La riflessione, pur se stimolante, è ancora agli inizi e gli sforzi sono rivolti innanzitutto alla creazione di canali di comunicazione. Contro l’isolamento in cui si ritrova una massa dispersa di persone si creano organizzazioni di categoria (Freelancers Union) e luoghi virtuali di dialogo (Turkopticon, Reddit). L’enorme successo dell’ashtag #talkpay, lanciato da Lauren Voswinkel su Model View Culture per il primo maggio, è solo l’ultimo dei casi che mostrano quanto sia sentita l’esigenza di un confronto sulle condizioni del lavoro e ancora pochi i luoghi per soddisfarla. Tutto è già scritto, dunque? Niente affatto.
Le dinamiche dell’on-demand economy sono ancora molto instabili ed il futuro delle sue imprese non per forza roseo. In assenza di investimenti ingenti per entrare sul mercato, la minaccia costante di nuovi concorrenti spinge ad operare con margini di profitto molto bassi e talvolta insostenibili nel lungo periodo; e sul piano organizzativo mancano strumenti paragonabili a quelli dell’impresa gerarchica per la formazione e specializzazione dei lavoratori.

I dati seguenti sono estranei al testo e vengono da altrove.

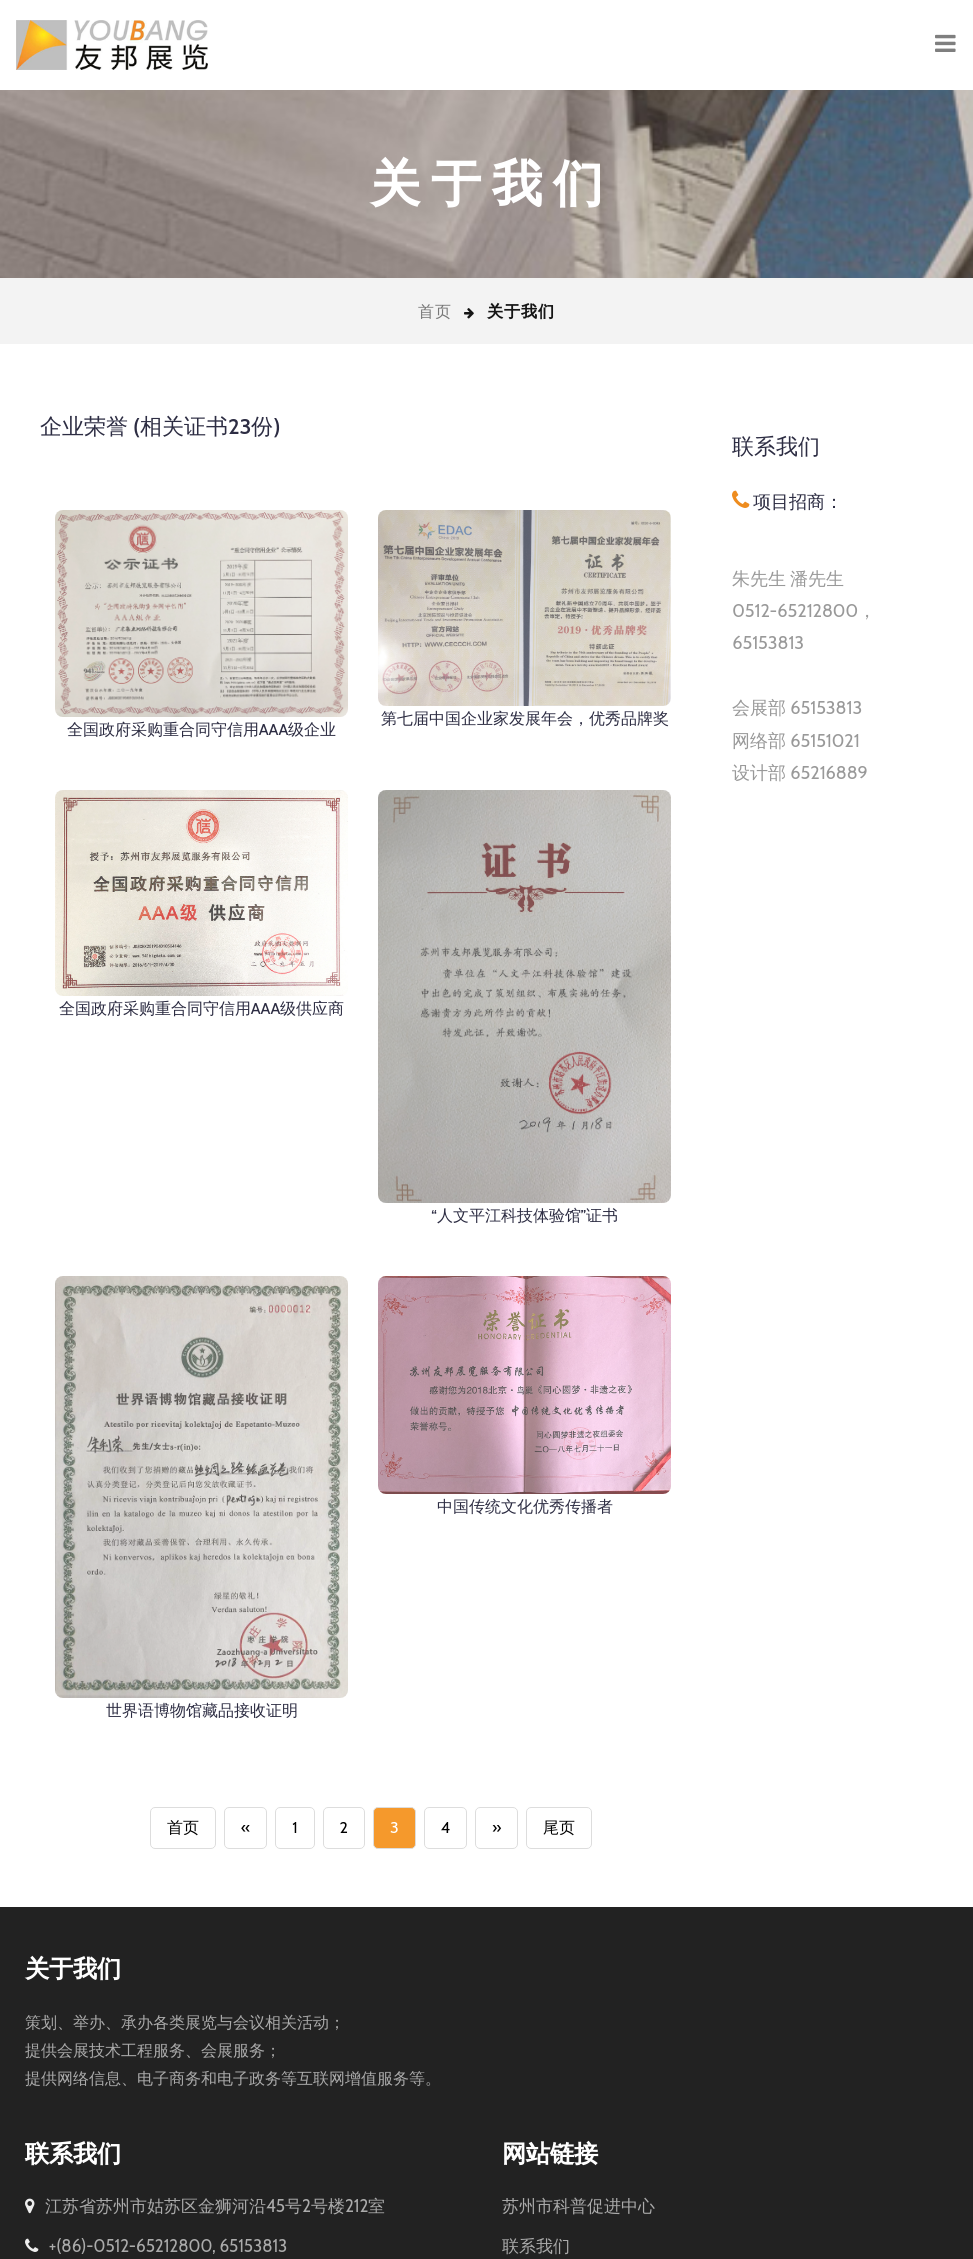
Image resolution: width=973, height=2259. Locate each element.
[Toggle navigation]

Sotto il profilo giuridico, poi, è facile prevedere ostacoli di tipo regolativo, soprattutto in tema di inquadramento del lavoro, ma è sul versante dell’innovazione tecnologica che si gioca una partita decisiva. “Organizzazioni esponenziali” (ExO) sono state definite le imprese, come Uber o Airbnb, capaci di crescere ad un ritmo dieci volte superiore rispetto alle modalità lineari delle imprese tradizionali, grazie all’uso di tecniche organizzative che sfruttano tanto il cambiamento tecnologico quanto una gestione innovativa della forza lavoro. Ed è proprio sull’incerta linea di confine di questa “nuova divisione del lavoro” tra staff on demand e lavoro automatizzato che si giocherà molto del futuro di lavoratori e imprese.